Wills: Quality Will Bring Acceptance of New-Method Pilot Graduates
March 24, 2021 | By John A. Tirpak

Senior aviators are resistant to the idea of overhauling Air Force pilot training, but the quality of new flyers will sell them on the changes, 19th Air Force commander Maj. Gen. Craig D. Wills said March 23.

“I won’t sugarcoat it, there are a lot of folks in the pilot force that don’t like” the changes being made to undergraduate pilot training, helicopter pilot training, and streamlined ways for certified civilian pilots to take an accelerated path to wings, ” Wills told reporters in a virtual media roundtable.
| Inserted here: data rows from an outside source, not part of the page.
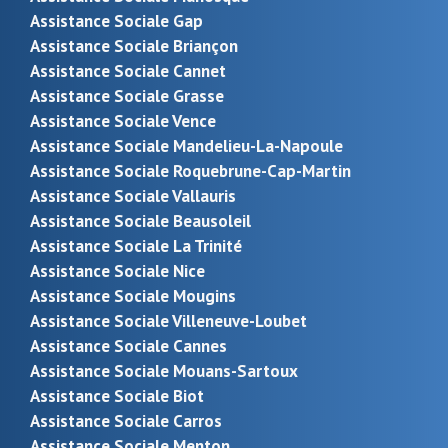
Assistance Sociale Gap
Assistance Sociale Briançon
Assistance Sociale Cannet
Assistance Sociale Grasse
Assistance Sociale Vence
Assistance Sociale Mandelieu-La-Napoule
Assistance Sociale Roquebrune-Cap-Martin
Assistance Sociale Vallauris
Assistance Sociale Beausoleil
Assistance Sociale La Trinité
Assistance Sociale Nice
Assistance Sociale Mougins
Assistance Sociale Villeneuve-Loubet
Assistance Sociale Cannes
Assistance Sociale Mouans-Sartoux
Assistance Sociale Biot
Assistance Sociale Carros
Assistance Sociale Menton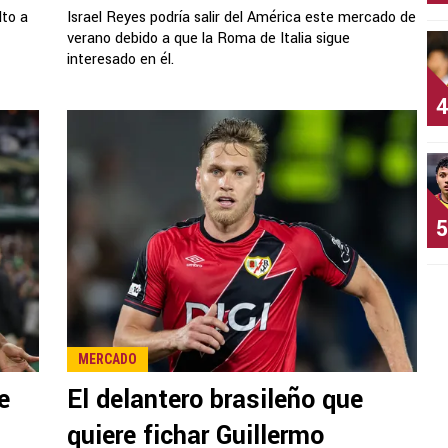
lto a
Israel Reyes podría salir del América este mercado de
verano debido a que la Roma de Italia sigue
interesado en él.
4
5
MERCADO
e
El delantero brasileño que
quiere fichar Guillermo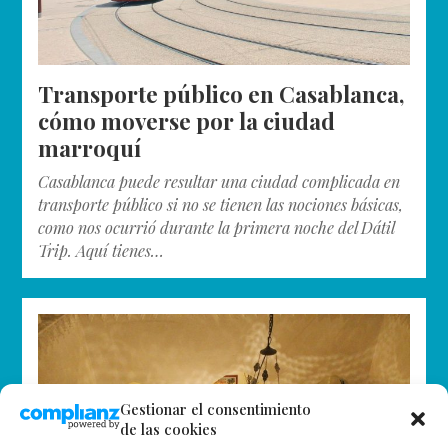
Transporte público en Casablanca,
cómo moverse por la ciudad
marroquí
Casablanca puede resultar una ciudad complicada en
transporte público si no se tienen las nociones básicas,
como nos ocurrió durante la primera noche del Dátil
Trip. Aquí tienes…
Gestionar el consentimiento
de las cookies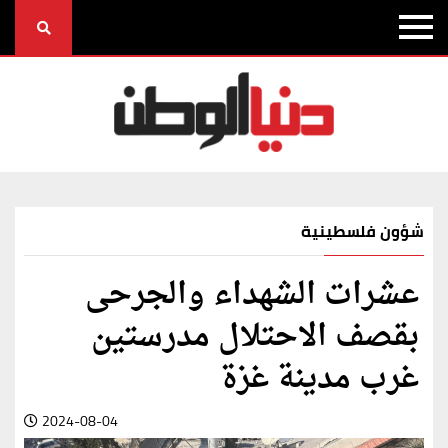
شؤون فلسطينية
عشرات الشهداء والجرحى
بقصف الاحتلال مدرستين
غرب مدينة غزة
2024-08-04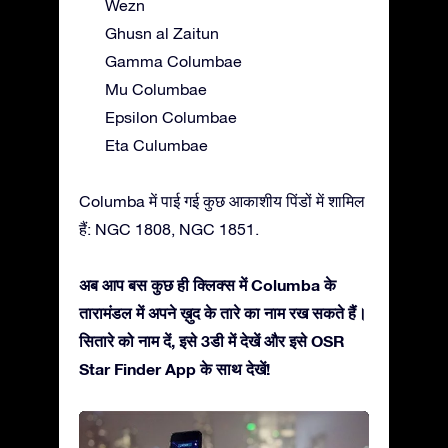
Wezn
Ghusn al Zaitun
Gamma Columbae
Mu Columbae
Epsilon Columbae
Eta Culumbae
Columba में पाई गई कुछ आकाशीय पिंडों में शामिल
हैं: NGC 1808, NGC 1851.
अब आप बस कुछ ही क्लिक्स में Columba के
तारामंडल में अपने ख़ुद के तारे का नाम रख सकते हैं।
सितारे को नाम दें, इसे 3डी में देखें और इसे OSR
Star Finder App के साथ देखें!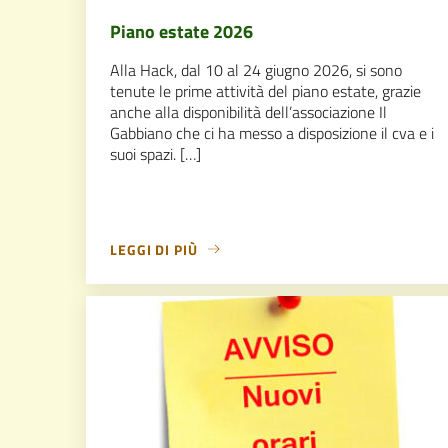
Piano estate 2026
Alla Hack, dal 10 al 24 giugno 2026, si sono
tenute le prime attività del piano estate, grazie
anche alla disponibilità dell’associazione Il
Gabbiano che ci ha messo a disposizione il cva e i
suoi spazi. […]
LEGGI DI PIÙ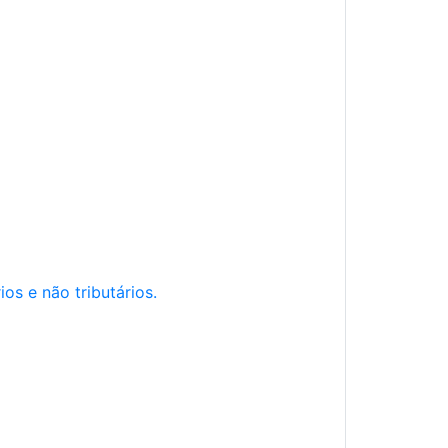
os e não tributários.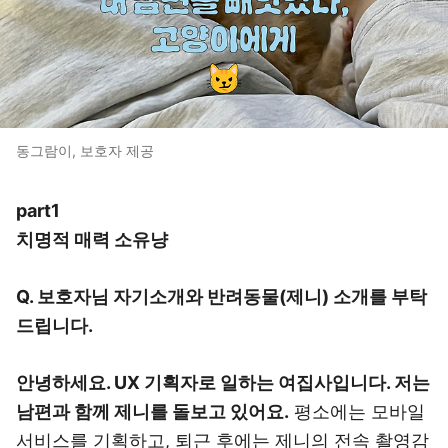
동그람이, 보호자 제공
part1
치명적 매력 소유냥
Q. 보호자님 자기소개와 반려동물(제니) 소개를 부탁
드립니다.
안녕하세요. UX 기획자로 일하는 여집사입니다. 저는
남편과 함께 제니를 돌보고 있어요.
평소에는 모바일
서비스를 기획하고, 퇴근 후에는 제니의 전속 촬영감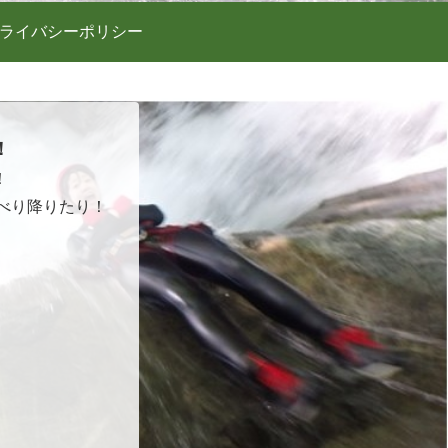
ライバシーポリシー
！
！
べり降りたり！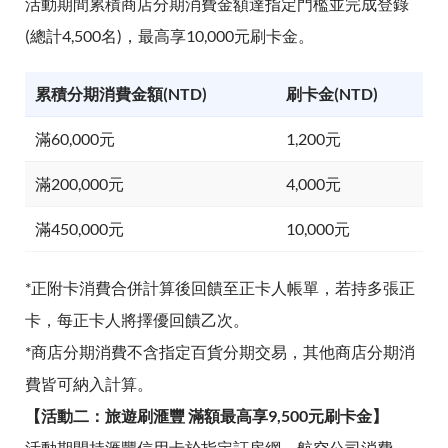
活動期間累積商店分期消費金額達指定門檻並完成登錄
(總計4,500名)，最高享10,000元刷卡金。
累積分期消費金額(NTD)
刷卡金(NTD)
滿60,000元
1,200元
滿200,000元
4,000元
滿450,000元
10,000元
*正附卡消費合併計算後回饋至正卡人帳單，若持多張正
卡，每正卡人將擇優回饋乙次。
*商店分期消費不含指定百貨分期交易，其他商店分期消
費皆可納入計算。
【活動二：旅遊刷滙豐 滿額最高享9,500元刷卡金】
活動期間持滙豐信用卡於指定訂房網、航空公司消費，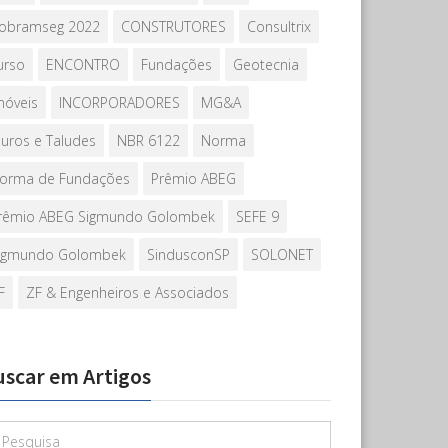
obramseg 2022
CONSTRUTORES
Consultrix
urso
ENCONTRO
Fundações
Geotecnia
móveis
INCORPORADORES
MG&A
uros e Taludes
NBR 6122
Norma
orma de Fundações
Prêmio ABEG
rêmio ABEG Sigmundo Golombek
SEFE 9
igmundo Golombek
SindusconSP
SOLONET
F
ZF & Engenheiros e Associados
uscar em Artigos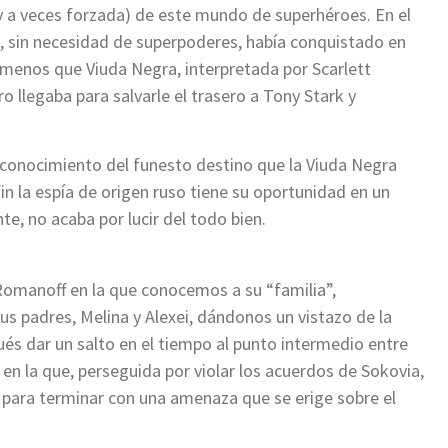
(y a veces forzada) de este mundo de superhéroes. En el
, sin necesidad de superpoderes, había conquistado en
i menos que Viuda Negra, interpretada por Scarlett
o llegaba para salvarle el trasero a Tony Stark y
conocimiento del funesto destino que la Viuda Negra
fin la espía de origen ruso tiene su oportunidad en un
e, no acaba por lucir del todo bien.
 Romanoff en la que conocemos a su “familia”,
 padres, Melina y Alexei, dándonos un vistazo de la
ués dar un salto en el tiempo al punto intermedio entre
 en la que, perseguida por violar los acuerdos de Sokovia,
 para terminar con una amenaza que se erige sobre el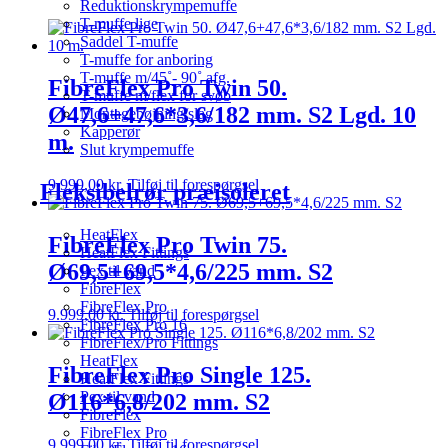
Reduktionskrympemuffe
T-muffe lige
Saddel T-muffe
T-muffe for anboring
T-muffe m/45˚- 90˚ afg.
FibreFlex Pro Twin 50.
T-muffe m/flex for svøb
Ø47,6+47,6*3,6/182 mm. S2 Lgd. 10
Montagebøjning/slag
Kapperør
m.
Slut krympemuffe
9.999,00
kr.
Tilføj til forespørgsel
Fleksibelrør præisoleret
HeatFlex
FibreFlex Pro Twin 75.
HeatFlex Fittings
Ø69,5+69,5*4,6/225 mm. S2
Pex til vand
FibreFlex
FibreFlex Pro
9.999,00
kr.
Tilføj til forespørgsel
FibreFlex Pro 16
FibreFlex/Pro Fittings
HeatFlex
FibreFlex Pro Single 125.
HeatFlex Fittings
Pex til vand
Ø116*6,8/202 mm. S2
FibreFlex
FibreFlex Pro
9.999,00
kr.
Tilføj til forespørgsel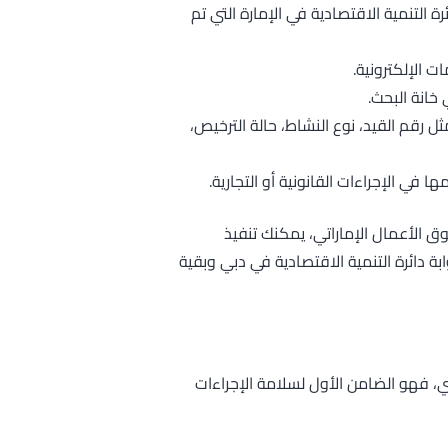
ئرة التنمية الاقتصادية في الإمارة التي تم
 الإلكترونية.
خانة البحث.
ثل رقم القيد، نوع النشاط، حالة الترخيص،
ا في الإجراءات القانونية أو التجارية.
 الأعمال الإماراتي، يمكنك تنفيذ
بة دائرة التنمية الاقتصادية في دبي وبقية
ي، فهو الضامن الأول لسلامة الإجراءات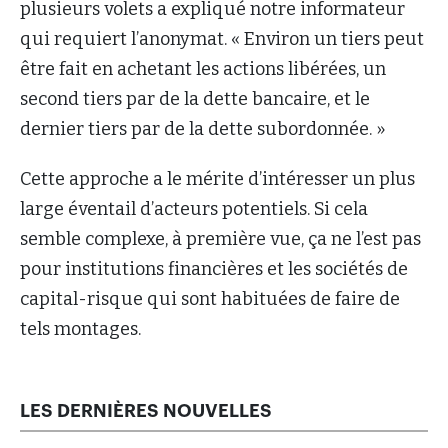
plusieurs volets a expliqué notre informateur
qui requiert l’anonymat. « Environ un tiers peut
être fait en achetant les actions libérées, un
second tiers par de la dette bancaire, et le
dernier tiers par de la dette subordonnée. »
Cette approche a le mérite d’intéresser un plus
large éventail d’acteurs potentiels. Si cela
semble complexe, à première vue, ça ne l’est pas
pour institutions financières et les sociétés de
capital-risque qui sont habituées de faire de
tels montages.
LES DERNIÈRES NOUVELLES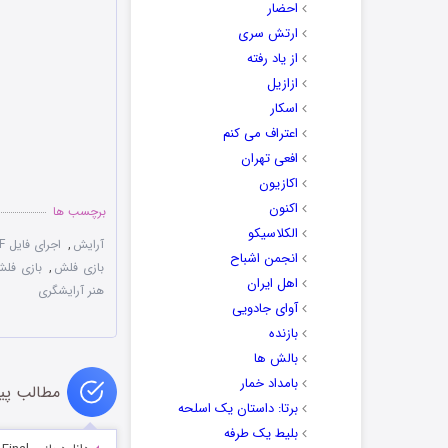
احضار
ارتش سری
از یاد رفته
ازازیل
اسکار
اعتراف می کنم
افعی تهران
اکازیون
اکنون
برچسب ها
الکلاسیکو
آرایش
,
اجرای فایل SWF
انجمن اشباح
بازی فلش
,
بازی فلش
اهل ایران
هنر آرایشگری
آوای جادویی
بازنده
بالش ها
بامداد خمار
مطالب پی
برتا: داستان یک اسلحه
بلیط یک‌‌ طرفه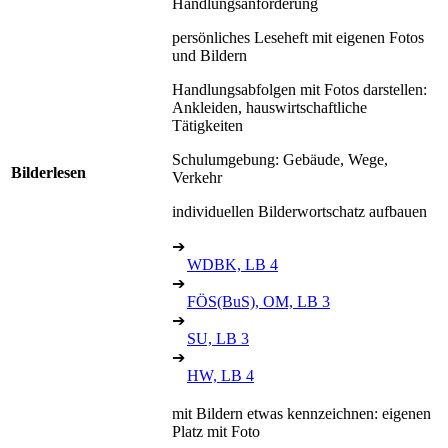
Handlungsanforderung
persönliches Leseheft mit eigenen Fotos
und Bildern
Handlungsabfolgen mit Fotos darstellen:
Ankleiden, hauswirtschaftliche
Tätigkeiten
Schulumgebung: Gebäude, Wege,
Bilderlesen
Verkehr
individuellen Bilderwortschatz aufbauen
➔
WDBK, LB 4
➔
FÖS(BuS), OM, LB 3
➔
SU, LB 3
➔
HW, LB 4
mit Bildern etwas kennzeichnen: eigenen
Platz mit Foto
But, “in the Air Force … complaints and criticisms of those programs usually stop with good flyers,” he said. The restructuring is designed not to save money or even increase the production of pilots, but to make better aviators with more relevant and credible flying experience, he noted.

To hasten that socialization, though, Wills said he and his wing commanders are trying to visit every Active-duty flying unit in the next few months, and as many Guard and Reserve flying units as possible, “to talk to them about pilot training transformation.” The objections usually center on shifting real-world flight hours to simulator time, he said. “It’s not going to be popular, and I totally understand that.” But the new system “makes better use of a student’s time” and shifts the instructor-pilot interplay to one more like “a coach-athlete relationship.”

Wills acknowledged, “We’ve got our work cut out for us” in gaining acceptance of the new system.

The new paths to wings include more simulator hours and some shortened phases, but with more personalized attention, going at one’s own pace, and more focus on the kind of specialized flying a pilot will do after graduation.

So far, Wills said, there isn’t much difference between the results of traditional methods and the new system, with about the same number of high-, medium- and low-performing pilots and washouts. His comments came about a week after the first class graduated from Undergraduate Pilot Training 2.5, which uses laptops, tablets, online courses, purpose-built video games, traditional instruction and “TED Talk”-style presentations in a learner-centric model that serves as a halfway point between the old methods and those of the future.

“It looks a lot like a normal class,” he said. Wills noted that one graduate of a pathfinder program is flying F-35s and his unit “seems to think pretty highly of him. So, the No. 1 thing is producing a quality graduate.”

Even though the purpose of the overhaul is to improve pilot quality, Wills said the various programs should help address the pilot shortage in the Air Force.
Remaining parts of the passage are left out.